Born in Washington, North Carolina, Warren studied at Bingham School in Asheville from 1903 to 1906. He attended the University of North Carolina at Chapel Hill from 1906 to 1908 and then from 1911 to 1912 (the second time studying law). He was admitted to the bar in 1912 and practiced law in his hometown of Washington.
That same year, he was named county attorney for Beaufort County, North Carolina, and elected the chairman of the executive committee for the county Democratic Party; he would hold both posts until 1925. He was elected to the North Carolina Senate in 1917 and 1919, serving as Senate president pro tem in 1919 and 1920, and as the chair of the special legislative commission on workmen's compensation acts.
In 1923, Warren was sent to the North Carolina House of Representatives for a single term before being elected, in 1924, to the 69th United States Congress. He was re-elected seven times, serving in the U.S. House of Representatives from March 4, 1925 until November 1, 1940, when he resigned from Congress. During the 72nd through 75th Congresses, he was chairman of the Committee on Accounts. He was also a delegate to the Democratic National Committee in 1932 and 1940, and chaired the North Carolina Democratic Convention in 1930 and 1934.

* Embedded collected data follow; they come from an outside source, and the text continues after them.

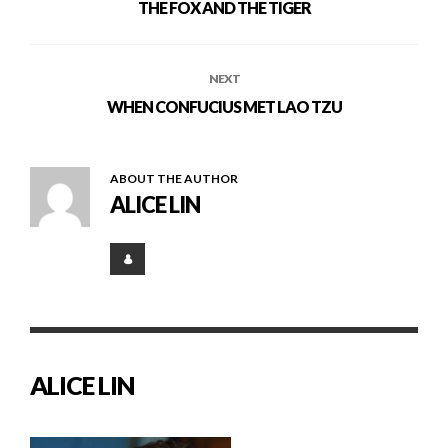
THE FOX AND THE TIGER
NEXT
WHEN CONFUCIUS MET LAO TZU
ABOUT THE AUTHOR
ALICE LIN
ALICE LIN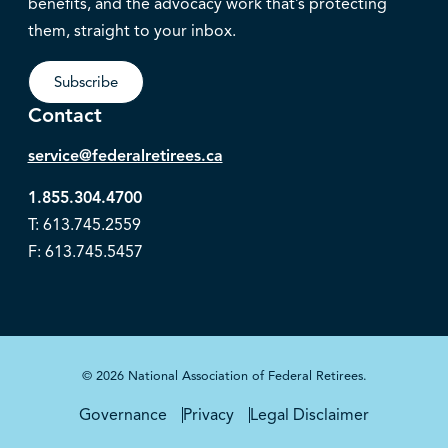
benefits, and the advocacy work that’s protecting
them, straight to your inbox.
Subscribe
Contact
service@federalretirees.ca
1.855.304.4700
T: 613.745.2559
F: 613.745.5457
© 2026 National Association of Federal Retirees.
Governance
Privacy
Legal Disclaimer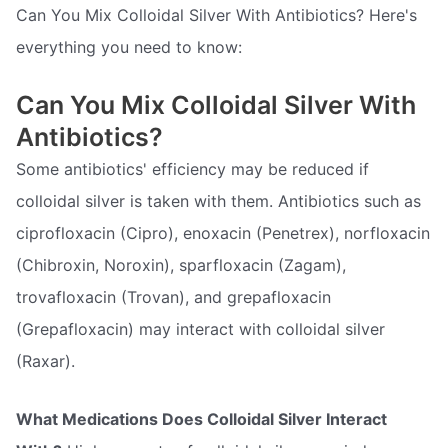
Can You Mix Colloidal Silver With Antibiotics? Here's
everything you need to know:
Can You Mix Colloidal Silver With
Antibiotics?
Some antibiotics' efficiency may be reduced if
colloidal silver is taken with them. Antibiotics such as
ciprofloxacin (Cipro), enoxacin (Penetrex), norfloxacin
(Chibroxin, Noroxin), sparfloxacin (Zagam),
trovafloxacin (Trovan), and grepafloxacin
(Grepafloxacin) may interact with colloidal silver
(Raxar).
What Medications Does Colloidal Silver Interact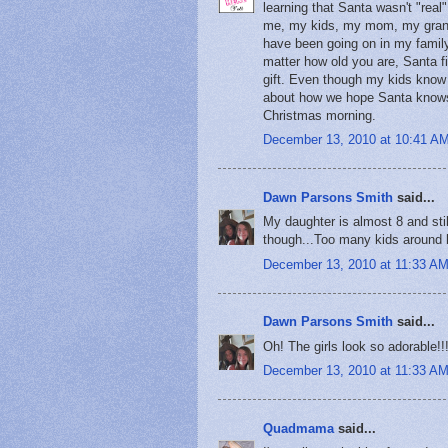
learning that Santa wasn't "real
me, my kids, my mom, my granny,
have been going on in my family
matter how old you are, Santa f
gift. Even though my kids know i
about how we hope Santa knows th
Christmas morning.
December 13, 2010 at 10:41 A
Dawn Parsons Smith
said...
My daughter is almost 8 and still
though...Too many kids around h
December 13, 2010 at 11:33 A
Dawn Parsons Smith
said...
Oh! The girls look so adorable!!!
December 13, 2010 at 11:33 A
Quadmama
said...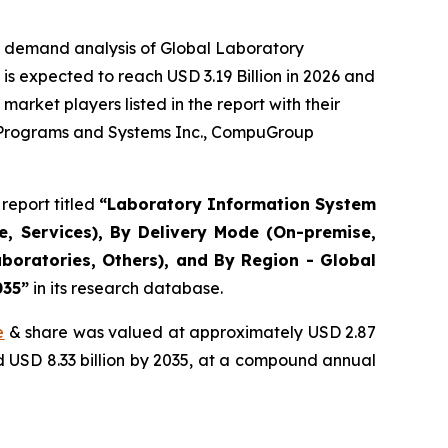
e demand analysis of Global Laboratory
s expected to reach USD 3.19 Billion in 2026 and
arket players listed in the report with their
r Programs and Systems Inc., CompuGroup
report titled
“Laboratory Information System
, Services), By Delivery Mode (On-premise,
boratories, Others), and By Region - Global
035”
in its research database.
e
& share was valued at approximately USD 2.87
nd USD 8.33 billion by 2035, at a compound annual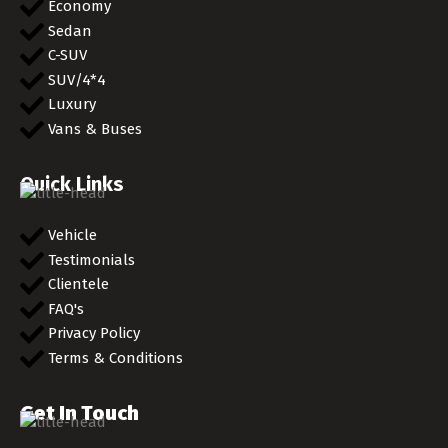
Economy
Sedan
C-SUV
SUV/4*4
Luxury
Vans & Buses
Quick Links
Vehicle
Testimonials
Clientele
FAQ's
Privacy Policy
Terms & Conditions
Get In Touch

Warren left Congress to accept the post of Comptroller General of the United States, serving in that role for almost fourteen years, until May 1, 1954. He returned to the North Carolina House for two additional terms in 1959 and 1961, and died in 1976 in his hometown of Washington, North Carolina.
A 2.8 mile bridge, one of the longest in North Carolina, was built in 1960 over the Alligator River and is named in honor of Warren.